Pada saat ini, laporan dugaan korupsi itu masih dalam tahap analisis di Direktorat Penerimaan Layanan Pengaduan Masyarakat (PLPM). Jika dugaan korupsi catering haji itu ditingkatkan ke penyelidikan, KPK akan lebih memfokuskan perhatian pada perkara tersebut.
KPK juga tengah mengusut dugaan penyelewengan kuota haji 2024 yang telah naik ke tahap penyidikan. Karena itu, KPK berharap dapat sekaligus menemukan informasi, keterangan, maupun dokumen soal pengadaan catering, pemondokan, dan hal lain yang berkaitan selama menangani perkara korupsi kuota haji tersebut. “Karena ini kan sudah berjalan untuk kuota hajinya. Di sini memang besar, triliunan,” ujar Asep.
Menurut peneliti ICW, Wana Alamsyah, dugaan korupsi penyelenggaraan haji 2025 telah merugikan negara sebesar Rp 306 miliar. “Dengan dugaan korupsi sekitar Rp 255 miliar dan juga pungutan atau pemerasan oleh salah satu pegawai negeri sebesar Rp 51 miliar,” kata Wana di Gedung Merah Putih KPK pada Selasa, 5 Agustus 2025.
Wana merinci, dugaan korupsi haji tersebut berkaitan dengan pengadaan catering makanan yang disajikan untuk jemaah haji selama berada di Tanah Suci.

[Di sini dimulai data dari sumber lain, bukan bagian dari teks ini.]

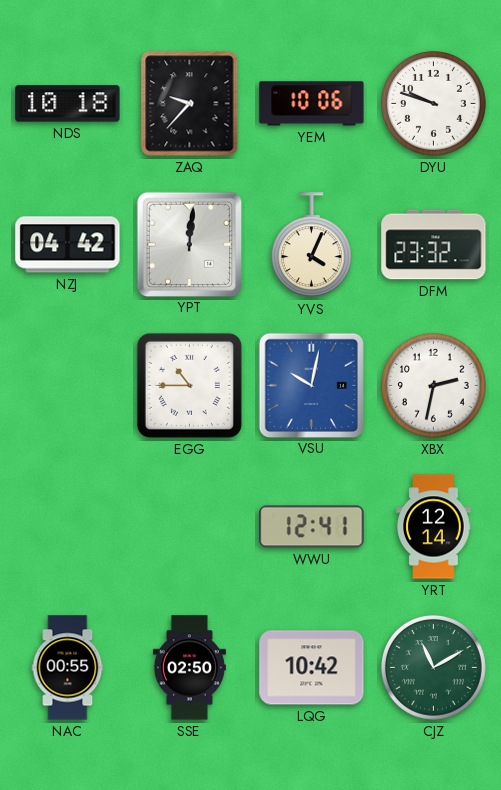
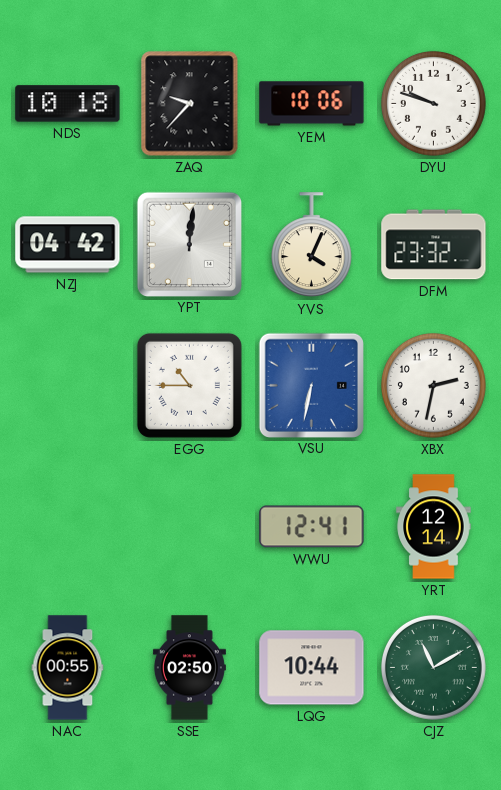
VSU: 10:02 -> 6:32
LQG: 10:42 -> 10:44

Berdasarkan hasil investigasi ICW, makanan atau konsumsi yang diberikan tidak sesuai dengan Peraturan Menteri Kesehatan Nomor 28 Tahun 2019, khususnya mengenai angka kecukupan energi.
“Idealnya individu itu membutuhkan kalori sekitar 2.100. Tapi rata-rata makanan yang diberikan oleh Kementerian Agama kepada jemaah haji itu berkisar 1.715 sampai 1.765 kalori,” kata Wana.
ICW juga menduga adanya pungutan sebesar 0,8 riyal terhadap setiap porsi konsumsi untuk jemaah haji. Pemerintah mengalokasikan anggaran sebesar 40 riyal untuk setiap jemaah per hari, yang terdiri dari 10 riyal untuk sarapan, 15 riyal untuk makan siang, dan 15 riyal untuk makan malam.
“Dugaan pungutan yang dilakukan oleh pegawai negeri yang kami laporkan kepada KPK itu mendapatkan keuntungan sekitar Rp 51 miliar,” kata dia.
Selanjutnya, hasil investigasi ICW juga menemukan dugaan pengurangan spesifikasi makanan sebesar 4 riyal per porsi. Jika dikalkulasikan, potensi kerugian negara akibat pengurangan kualitas konsumsi tersebut diperkirakan mencapai Rp 255 miliar. Bila ditambah dengan dugaan pungutan oleh oknum pegawai negeri sebelumnya, total dugaan korupsi dalam kasus ini sekitar Rp 306 miliar.
“Telah terjadi sejumlah kasus korupsi yang dilakukan atau yang dialami oleh Kementerian Agama, tapi hingga saat ini prosesnya tidak ada perbaikan dan tidak ada evaluasi,” ujarnya.